2024년 8월 22일
LLM Pruning and Distillation in Practice: The Minitron Approach
(Sharath Turuvekere Sreenivas, Saurav Muralidharan, Raviraj Joshi, Marcin Chochowski, Mostofa Patwary, Mohammad Shoeybi, Bryan Catanzaro, Jan Kautz, Pavlo Molchanov)
We present a comprehensive report on compressing the Llama 3.1 8B and Mistral NeMo 12B models to 4B and 8B parameters, respectively, using pruning and distillation. We explore two distinct pruning strategies: (1) depth pruning and (2) joint hidden/attention/MLP (width) pruning, and evaluate the results on common benchmarks from the LM Evaluation Harness. The models are then aligned with NeMo Aligner and tested in instruct-tuned versions. This approach produces a compelling 4B model from Llama 3.1 8B and a state-of-the-art Mistral-NeMo-Minitron-8B (MN-Minitron-8B for brevity) model from Mistral NeMo 12B. We found that with no access to the original data, it is beneficial to slightly fine-tune teacher models on the distillation dataset. We open-source our base model weights on Hugging Face with a permissive license.

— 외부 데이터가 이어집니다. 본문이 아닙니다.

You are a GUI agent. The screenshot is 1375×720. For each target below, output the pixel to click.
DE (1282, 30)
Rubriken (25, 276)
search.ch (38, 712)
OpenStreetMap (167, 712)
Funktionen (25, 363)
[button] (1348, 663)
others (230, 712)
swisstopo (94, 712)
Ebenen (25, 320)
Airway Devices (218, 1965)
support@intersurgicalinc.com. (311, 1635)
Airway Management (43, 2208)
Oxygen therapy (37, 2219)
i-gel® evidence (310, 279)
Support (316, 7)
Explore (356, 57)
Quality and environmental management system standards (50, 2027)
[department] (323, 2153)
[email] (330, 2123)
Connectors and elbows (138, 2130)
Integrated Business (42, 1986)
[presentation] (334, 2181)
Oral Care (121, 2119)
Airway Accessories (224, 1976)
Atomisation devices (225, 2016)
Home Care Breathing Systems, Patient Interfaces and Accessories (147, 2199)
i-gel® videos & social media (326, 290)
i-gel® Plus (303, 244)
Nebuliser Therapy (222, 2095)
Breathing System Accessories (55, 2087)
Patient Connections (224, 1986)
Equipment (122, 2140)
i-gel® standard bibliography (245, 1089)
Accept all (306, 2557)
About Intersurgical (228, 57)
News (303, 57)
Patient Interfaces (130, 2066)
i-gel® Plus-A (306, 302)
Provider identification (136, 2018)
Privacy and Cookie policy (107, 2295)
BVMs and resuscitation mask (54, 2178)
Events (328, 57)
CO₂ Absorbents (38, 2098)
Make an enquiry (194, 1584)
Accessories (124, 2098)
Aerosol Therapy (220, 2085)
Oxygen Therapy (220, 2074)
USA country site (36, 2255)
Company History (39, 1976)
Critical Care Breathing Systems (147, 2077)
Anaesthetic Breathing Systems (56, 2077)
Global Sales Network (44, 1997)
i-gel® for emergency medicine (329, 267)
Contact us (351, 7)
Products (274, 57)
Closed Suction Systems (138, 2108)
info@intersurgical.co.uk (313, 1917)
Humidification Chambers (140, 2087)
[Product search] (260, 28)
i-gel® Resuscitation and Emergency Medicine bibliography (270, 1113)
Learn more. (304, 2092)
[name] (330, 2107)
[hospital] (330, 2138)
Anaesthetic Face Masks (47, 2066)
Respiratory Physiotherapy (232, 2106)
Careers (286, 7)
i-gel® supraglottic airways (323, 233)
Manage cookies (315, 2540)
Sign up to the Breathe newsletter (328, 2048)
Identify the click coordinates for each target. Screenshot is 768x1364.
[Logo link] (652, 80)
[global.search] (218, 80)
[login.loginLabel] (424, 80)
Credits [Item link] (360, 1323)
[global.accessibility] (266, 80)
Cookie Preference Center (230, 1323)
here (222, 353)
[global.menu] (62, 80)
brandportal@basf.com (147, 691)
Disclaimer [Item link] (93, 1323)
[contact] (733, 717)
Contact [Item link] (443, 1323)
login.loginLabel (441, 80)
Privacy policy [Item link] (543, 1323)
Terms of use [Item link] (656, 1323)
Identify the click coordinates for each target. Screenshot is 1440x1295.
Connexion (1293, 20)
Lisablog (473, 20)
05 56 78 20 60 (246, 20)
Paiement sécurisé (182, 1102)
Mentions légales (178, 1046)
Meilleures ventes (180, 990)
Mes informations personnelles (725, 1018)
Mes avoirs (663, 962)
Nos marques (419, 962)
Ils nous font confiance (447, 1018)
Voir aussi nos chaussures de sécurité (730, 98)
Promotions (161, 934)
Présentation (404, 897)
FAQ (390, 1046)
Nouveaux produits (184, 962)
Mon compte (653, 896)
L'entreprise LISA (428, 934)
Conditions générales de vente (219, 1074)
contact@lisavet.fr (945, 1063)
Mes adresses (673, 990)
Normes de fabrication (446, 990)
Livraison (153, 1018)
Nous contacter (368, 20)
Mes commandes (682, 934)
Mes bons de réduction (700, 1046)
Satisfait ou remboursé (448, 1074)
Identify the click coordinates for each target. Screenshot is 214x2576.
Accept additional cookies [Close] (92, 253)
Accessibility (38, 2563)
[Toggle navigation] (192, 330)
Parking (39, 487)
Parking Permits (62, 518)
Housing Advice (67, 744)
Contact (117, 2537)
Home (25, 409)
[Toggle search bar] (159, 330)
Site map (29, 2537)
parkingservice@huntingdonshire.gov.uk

NVIDIA가 Distillation을 사용한 모델 압축을 요즘 열심히 하는군요. 이전에도 논문을 하나 냈었는데 (https://arxiv.org/abs/2407.14679) 이쪽의 중요한 차이는 학습 데이터를 모르는 외부 모델을 사용해 Distill을 하기 위해 Teacher 모델을 가지고 있는 데이터에 튜닝하는 단계를 거친다는 것이네요.
#distillation #pruning
Critique-out-Loud Reward Models
(Zachary Ankner, Mansheej Paul, Brandon Cui, Jonathan D. Chang, Prithviraj Ammanabrolu)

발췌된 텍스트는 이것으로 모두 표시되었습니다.